Length of the pendulum, l = 1.5 m

Mass of the bob = m

Energy dissipated = 5%

According to the law of conservation of energy, the total energy of the system remains constant.

At the horizontal position:

Potential energy of the bob, $U_p$ = mgl

The kinetic energy of the bob, ${\mathrm{E}}_{\mathrm{k}}$ = 0

Total energy = mgl … (i)

At the lowermost point (mean position):

The potential energy of the bob, $U_{\mathrm{p}}\text{'}$ = 0

The kinetic energy of the bob, ${\mathrm{E}}_{\mathrm{k}} = \frac{1}{2}{\mathrm{mv}}^2$

Total energy${\mathrm{E}}_T = \frac{1}{2}{\mathrm{mv}}^2$ … (ii)

As the bob moves from the horizontal position to the lowermost point, 5% of its energy gets dissipated.

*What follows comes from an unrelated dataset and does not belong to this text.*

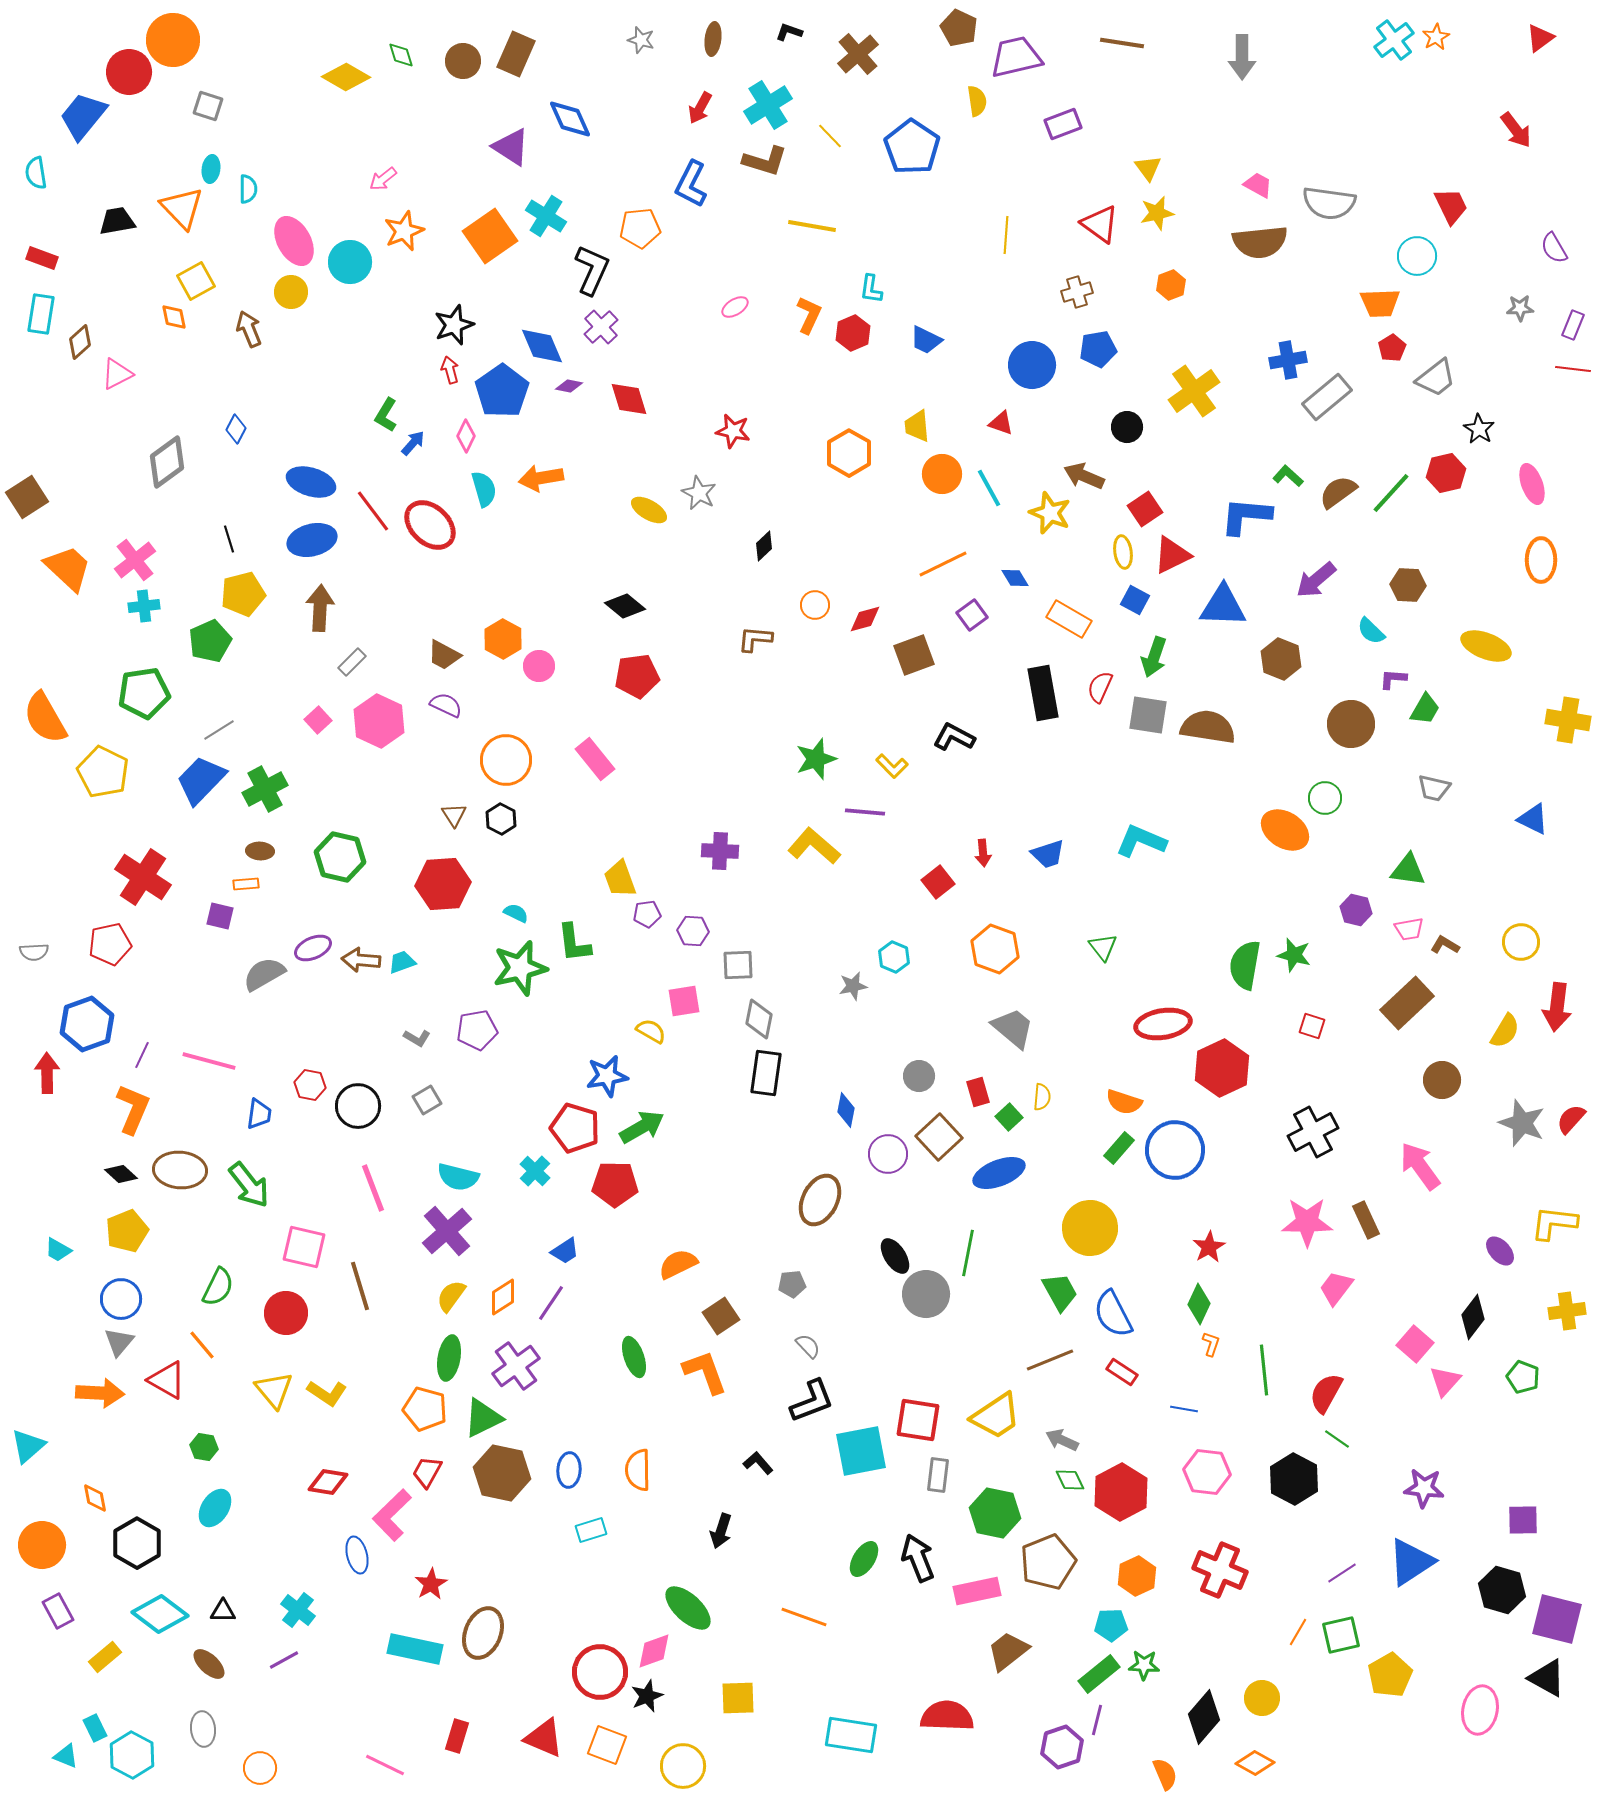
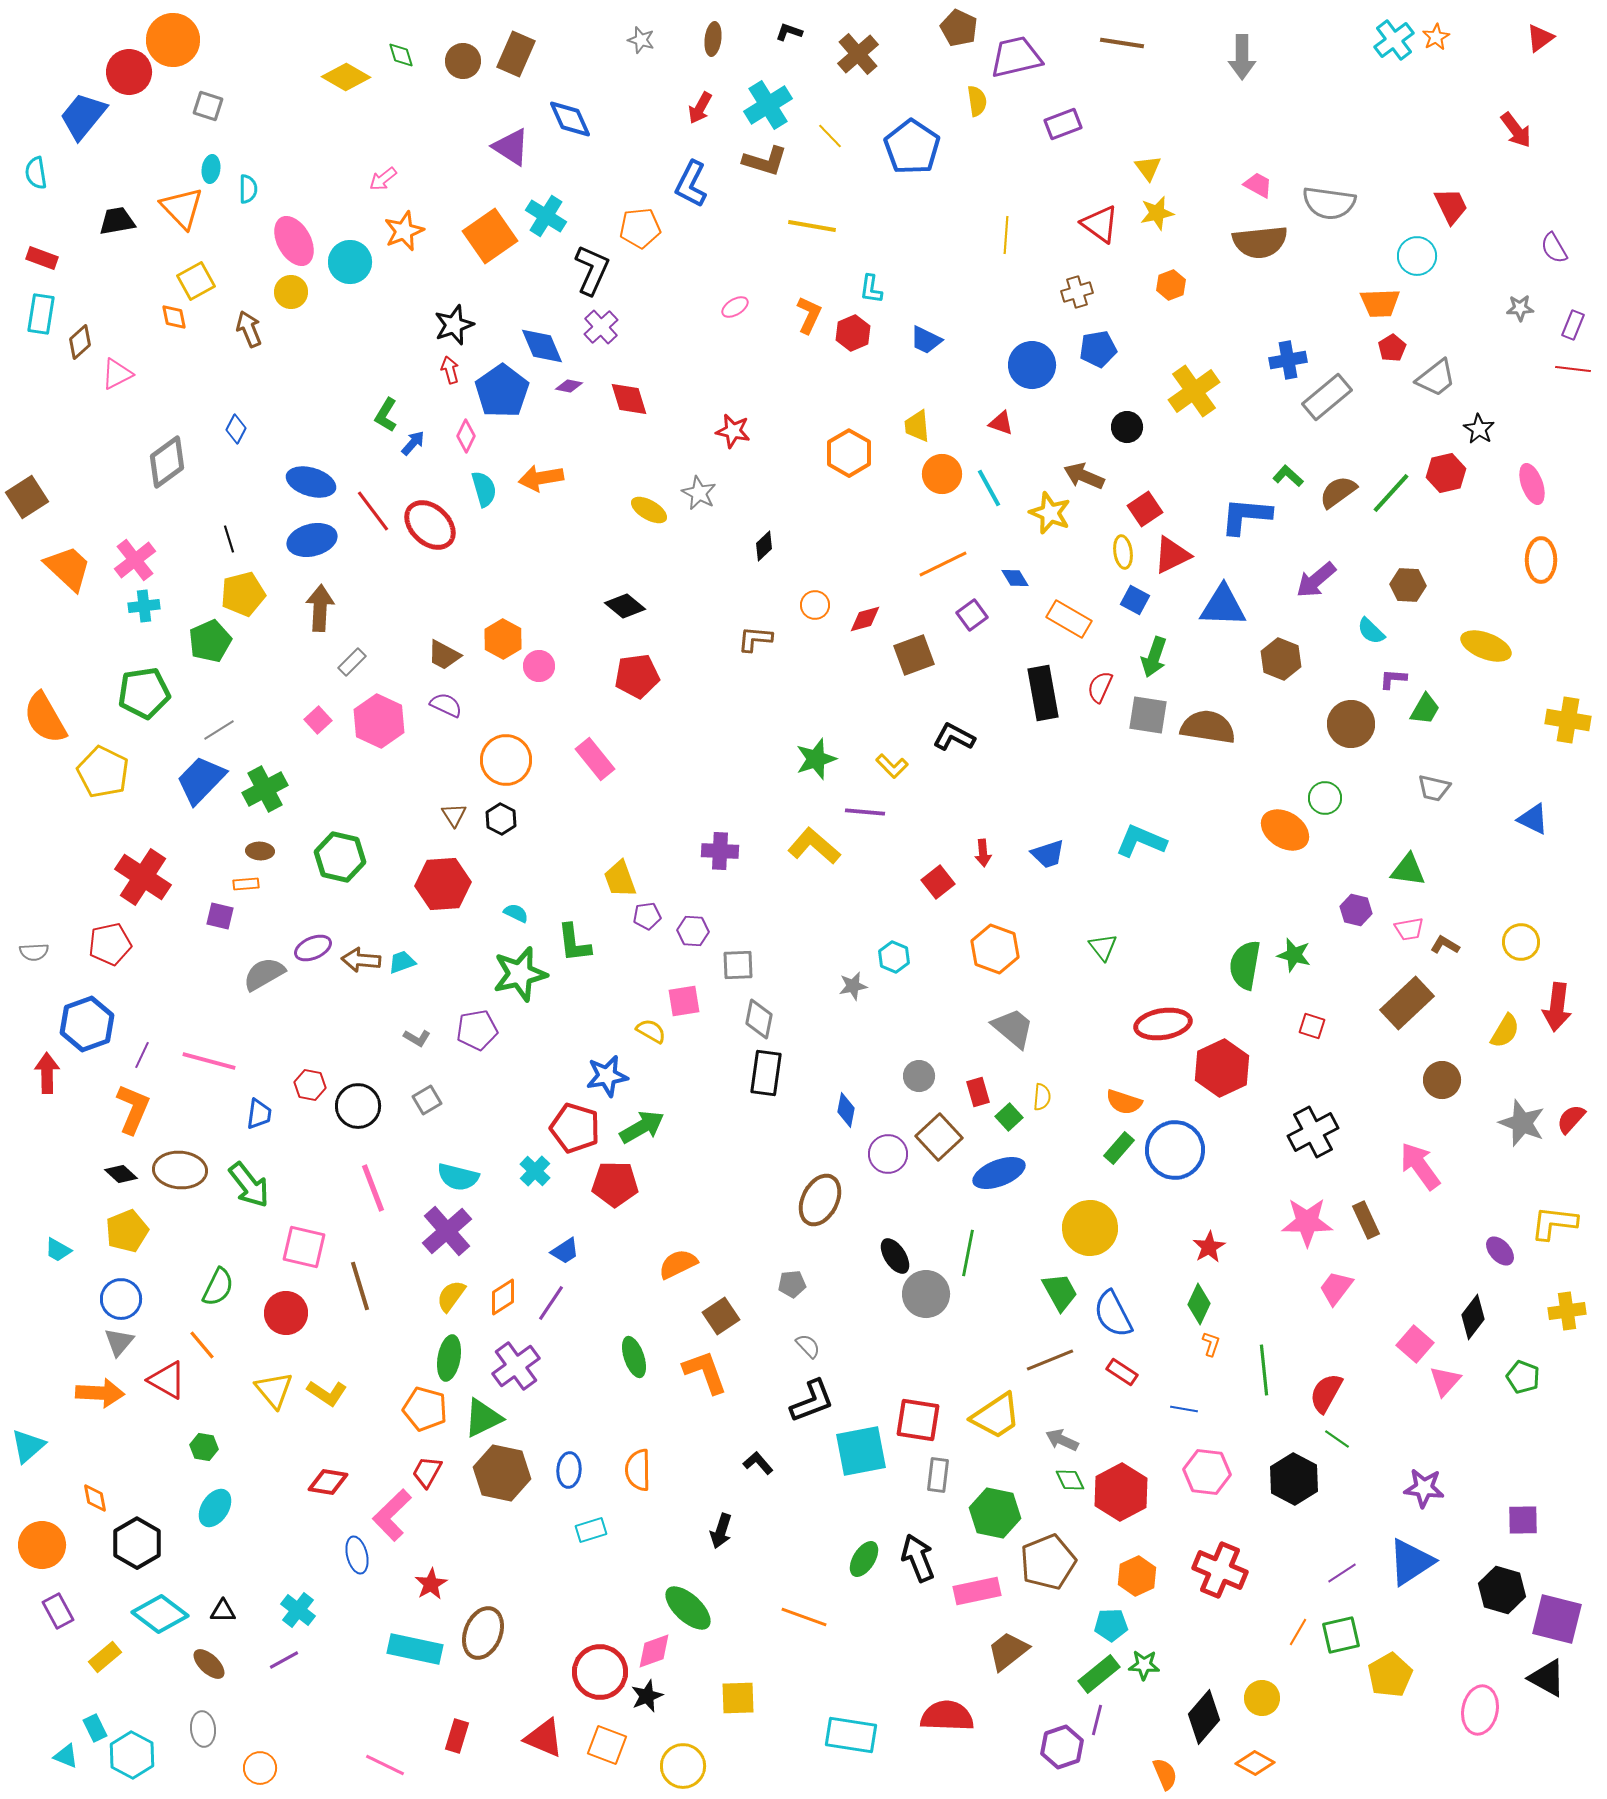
purple pentagon at (647, 914): moved 2 px down
green star at (520, 968): moved 6 px down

The total energy at the lowermost point is equal to 95% of the total energy at the horizontal point, i.e.,

$\frac{1}{2}{\mathrm{mv}}^2 = \frac{95}{100} \times \mathrm{mgl}$
$\Rightarrow \mathrm{v} = \sqrt{\frac{2 \times 55 \times 1.5 \times 9.8}{100}}$

       = 5.28 m/s